Predict car MSRP from tabular features (make, model, year, specs, etc.).

Data prep & EDA

Cleaning: lowercased column names, replaced spaces with underscores; normalized string values.
EDA: MSRP had a long tail → applied log1p(msrp) to stabilize variance and help models.
Missing values: identified with isna().sum(); for baseline, filled numeric NAs with 0 (simple, not always ideal).

Validation framework

Split into train / val / test (60/20/20).
Wrote a reusable prepare_x(df) to:
- Build numeric features (+ age = 2017 - year).
- Add chosen categorical one-hots (e.g., top-K per category).
- Fill NAs consistently.
- Return NumPy arrays with fixed column order.

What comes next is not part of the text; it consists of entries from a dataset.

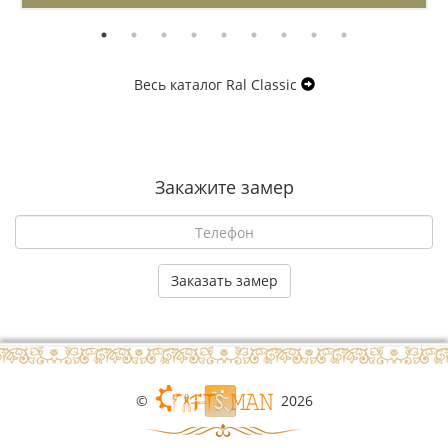
Весь каталог Ral Classic
Закажите замер
©
2026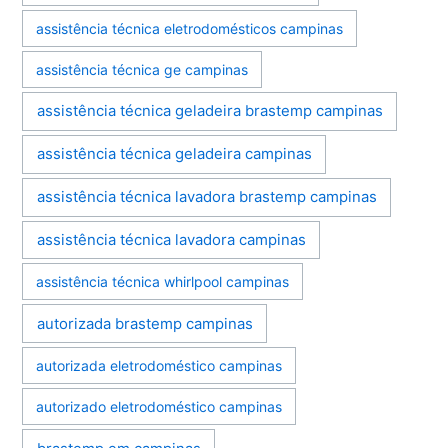
assistência técnica eletrodomésticos campinas
assistência técnica ge campinas
assistência técnica geladeira brastemp campinas
assistência técnica geladeira campinas
assistência técnica lavadora brastemp campinas
assistência técnica lavadora campinas
assistência técnica whirlpool campinas
autorizada brastemp campinas
autorizada eletrodoméstico campinas
autorizado eletrodoméstico campinas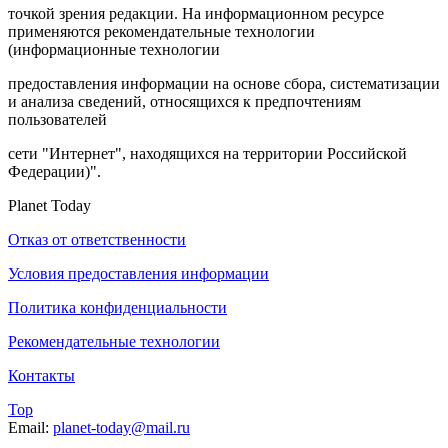
точкой зрения редакции. На информационном ресурсе
применяются рекомендательные технологии
(информационные технологии
предоставления информации на основе сбора, систематизации
и анализа сведений, относящихся к предпочтениям
пользователей
сети "Интернет", находящихся на территории Российской
Федерации)".
Planet Today
Отказ от ответственности
Условия предоставления информации
Политика конфиденциальности
Рекомендательные технологии
Контакты
Top
Email:
planet-today@mail.ru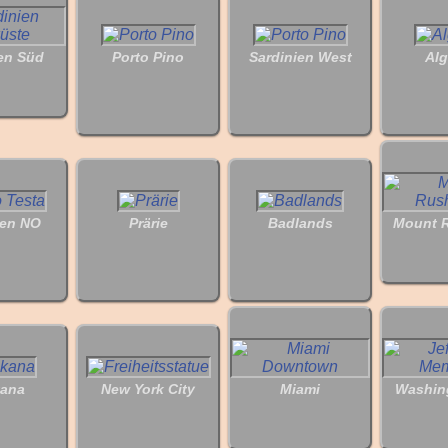
en Süd
Porto Pino
Sardinien West
Al
ien NO
Prärie
Badlands
Mount 
kana
New York City
Miami
Washin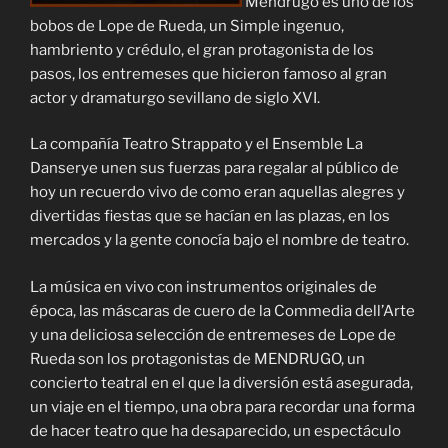
Mendrugo es uno de los
bobos de Lope de Rueda, un Simple ingenuo,
hambriento y crédulo, el gran protagonista de los
pasos, los entremeses que hicieron famoso al gran
actor y dramaturgo sevillano de siglo XVI.
La compañía Teatro Strappato y el Ensemble La
Danserye unen sus fuerzas para regalar al público de
hoy un recuerdo vivo de como eran aquellas alegres y
divertidas fiestas que se hacían en las plazas, en los
mercados y la gente conocía bajo el nombre de teatro.
La música en vivo con instrumentos originales de
época, las máscaras de cuero de la Commedia dell’Arte
y una deliciosa selección de entremeses de Lope de
Rueda son los protagonistas de MENDRUGO, un
concierto teatral en el que la diversión está asegurada,
un viaje en el tiempo, una obra para recordar una forma
de hacer teatro que ha desaparecido, un espectáculo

Linear regression, from scratch

Started with scalar form → vector dot product → full matrix × vector form.
Trained via normal equation: $w=(X^\top X)^{-1}X^\top y$.
Baseline used only numeric features → OK but underfit.

Metric

RMSE on the validation set (computed in log space to match target transform).

Feature engineering

Age feature gave a big improvement.
Added categoricals with one-hot (e.g., number_of_doors, make, fuel, transmission, driven_wheels, size, style, market_category).
First attempt blew up (huge weights/RMSE) → collinearity made $X^\top X$ numerically unstable.

Regularization (Ridge)

Fixed instability by adding λ to the diagonal of $X^\top X$: $w=(X^\top X+\lambda D)^{-1}X^\top y$ (no penalty on intercept).
Tuned λ on validation (grid of values); several close—picked a small λ that stabilized and slightly improved RMSE.

Final model & test

Retrained on train+val with best λ; evaluated once on test → similar RMSE to val (good generalization).
Single-car inference: build a one-row DataFrame from a dict → prepare_x → predict log price → expm1 to get dollars.

What to save for serving

w0, w, feature order, category vocab (top-K lists), NA-fill rules, and constants (e.g., reference year for age).

Pitfalls you handled

Target long tail → log transform.
Data leakage → kept test unseen until the end.
Feature drift → froze vocab/order in prepare_x.
Multicollinearity → ridge regularization.
Objective eval → RMSE on validation, then confirm on test.

Next steps

Try better missing-value strategies (median/mean per group).
Add interactions/nonlinearities or switch to tree-based models (Random Forest, GBMs).
Migrate to scikit-learn pipelines for cleaner training/serving.